China, India to Pass U.S. on Paris Climate Promises

Both China and India are set to overachieve on their Paris Agreement climate pledges, even as the United States looks to fall short under Trump administration policies, according to a new analysis

Coal truck in Beijing.

Coal truck in Beijing. HAN JUN ZENG, FLICKR

The shift is the result, in part, of declining coal consumption the last three years in China, the leading carbon polluter, a drop that’s expected to continue. At the same time, India may pull back on plans to build more coal-fired power plants.  However, the analysis, by the research consortium Climate Action Tracker, finds that rollbacks on Obama administration policies, if carried out, mean U.S. emissions will likely stop declining altogether and flatline instead.

The cuts in energy demand in China and India, the third-largest carbon polluter, are also significant, reports InsideClimate, because their economies are growing at 7 percent annually, significantly faster than the world average of 2.7 percent (and U.S. GDP growth of 2.6 percent).

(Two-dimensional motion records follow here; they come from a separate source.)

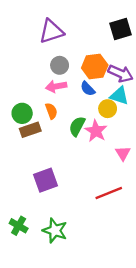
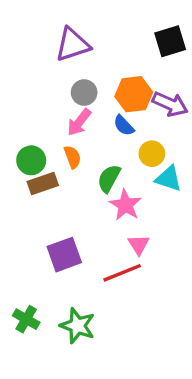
pink arrow: (56, 86) -> (79, 122), turned -42
cyan triangle: (119, 96) -> (168, 179), moved
pink star: (96, 131) -> (125, 205), moved
pink triangle: (123, 153) -> (139, 245), moved
red line: (109, 193) -> (122, 273), moved

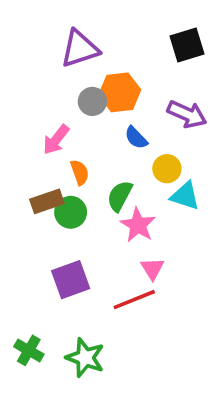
orange hexagon: (134, 94) -> (120, 92), moved
pink arrow: (79, 122) -> (56, 140), moved
green circle: (31, 160) -> (71, 212), moved

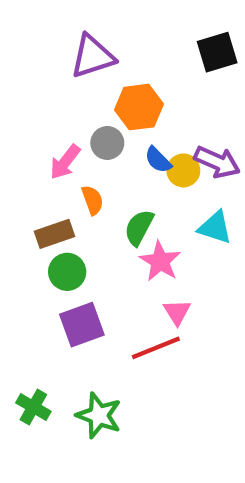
gray circle: (92, 101) -> (107, 143), moved
purple arrow: (187, 114) -> (217, 162), moved
yellow circle: (167, 169) -> (183, 170), moved
green circle: (71, 212) -> (67, 272), moved

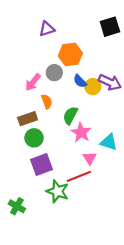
purple triangle: (93, 56) -> (47, 29), size x0.7
cyan triangle: (215, 227) -> (109, 142), moved
green star: (99, 415) -> (58, 191), moved

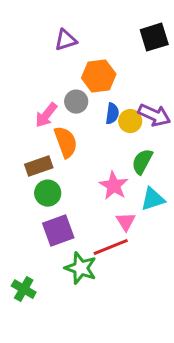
blue semicircle: (80, 81) -> (112, 114), turned -128
orange semicircle: (47, 102) -> (66, 142), size x1.5
green semicircle: (70, 115) -> (142, 162), moved
cyan triangle: (109, 142) -> (153, 199), turned -36

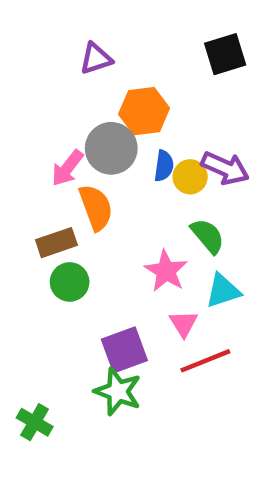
gray circle: (76, 102) -> (111, 148), size x1.5
green semicircle: (142, 162) -> (208, 236), turned 112
purple square: (58, 231) -> (124, 350), moved
red line: (111, 247) -> (205, 361), moved

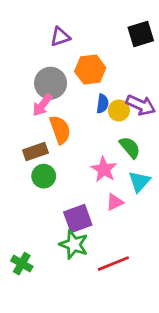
gray circle: (111, 148) -> (51, 83), moved
cyan triangle: (223, 291) -> (139, 182), turned -30
pink triangle: (184, 324) -> (115, 202), turned 36
red line: (205, 361) -> (113, 264), moved

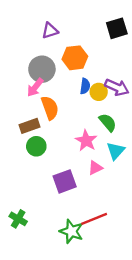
green star: (74, 244) -> (71, 231), moved

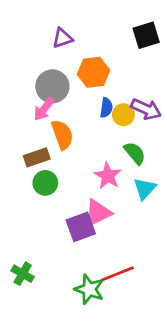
pink triangle: (95, 168) -> (98, 213), moved, size x1.5

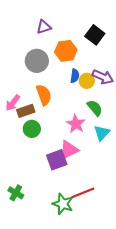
black square: (146, 35) -> (95, 35), moved, turned -36
pink arrow: (44, 109) -> (13, 103), moved

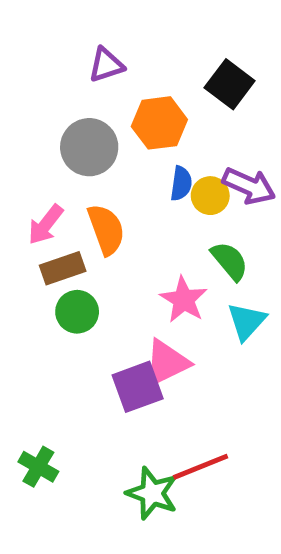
pink arrow: (13, 103) -> (46, 225), moved

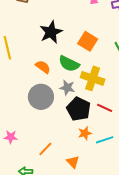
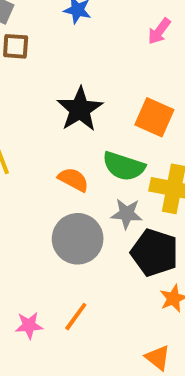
orange line: (45, 149) -> (76, 317), moved

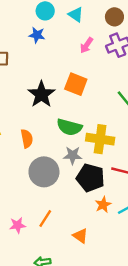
orange square: (154, 117) -> (76, 84), moved
orange semicircle: (73, 180) -> (27, 139), moved, turned 54
orange triangle: (158, 358) -> (80, 236), moved

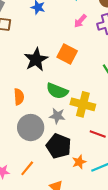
black pentagon: (90, 178) -> (59, 146), moved

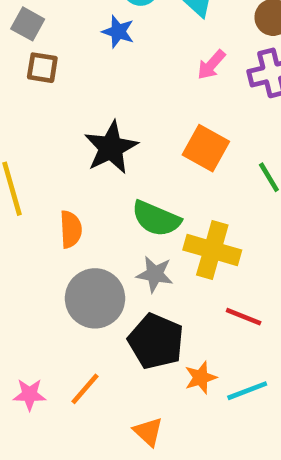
orange square: (67, 54) -> (206, 148), moved

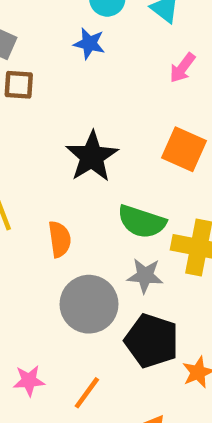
pink star: (30, 394) -> (29, 381), moved

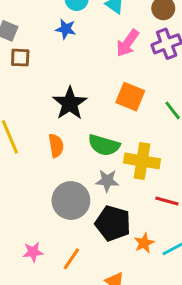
pink arrow: (182, 68) -> (128, 43), size x1.4
orange semicircle: (60, 239) -> (56, 146), moved

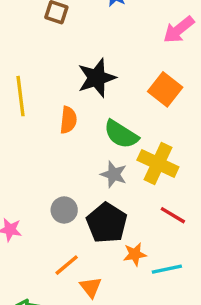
gray circle: (71, 201) -> (64, 210), moved, size x0.6
orange line: (71, 259) -> (67, 265), moved

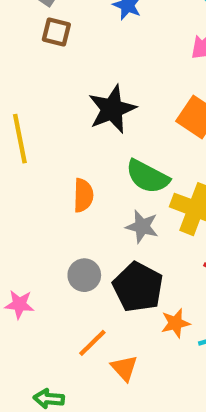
orange semicircle: (68, 120) -> (83, 195), moved

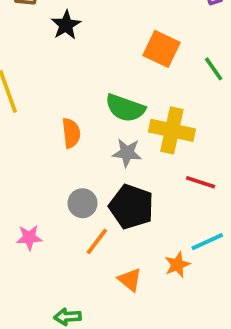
black star: (112, 109) -> (66, 25), moved, size x0.7
orange star: (175, 323) -> (177, 265), moved
orange line: (92, 343) -> (97, 241), moved

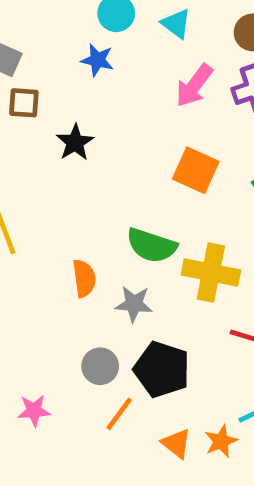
gray star: (127, 153) -> (134, 304), moved
orange triangle: (130, 280) -> (176, 443), moved

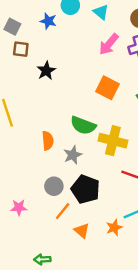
blue star: (97, 60) -> (48, 21), moved
gray star: (134, 304) -> (73, 155), turned -30
orange triangle: (176, 443) -> (82, 231), moved

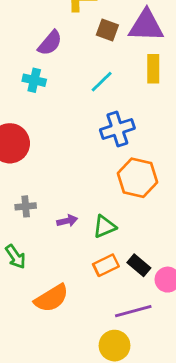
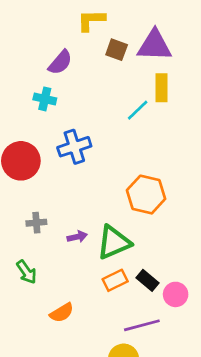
cyan line: (102, 82) -> (138, 110), moved
blue cross: (117, 129) -> (74, 147), moved
green triangle: (104, 227) -> (114, 242), size x1.5
orange semicircle: (51, 298) -> (62, 313), size x0.7

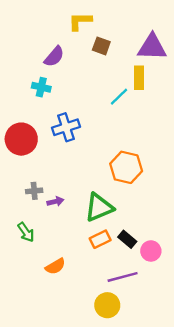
purple triangle: (155, 45) -> (152, 47), moved
purple arrow: (77, 237) -> (55, 201), moved

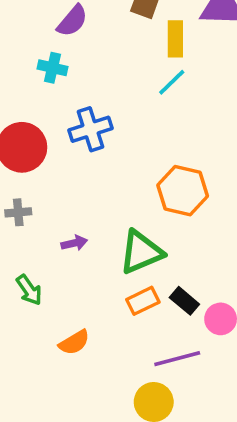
yellow rectangle: (139, 78) -> (175, 39), moved
gray cross: (34, 191) -> (18, 212), moved

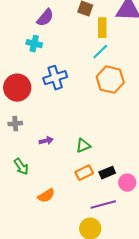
orange hexagon: (183, 191) -> (110, 80), moved
green triangle: (141, 252) -> (83, 146), size x0.6
black rectangle: (184, 301) -> (107, 173), turned -63

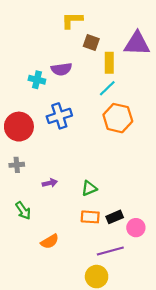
purple semicircle: (45, 18) -> (61, 69), moved, turned 42
orange rectangle: (84, 173) -> (90, 217), turned 30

“In the last ten years, the energy market has transformed: The price of renewable energy from wind and solar has dropped drastically,” adds Yvonne Deng of Ecofys, one of the research organizations behind the study. “Renewables are now cost-competitive and being built at a much faster rate than coal-fired power plants.”

Meanwhile, even as China and India increasingly dominate ownership of coal reserves, a new report suggests China is waging an aggressive, multi-front campaign to clean up coal before eventually phasing it out.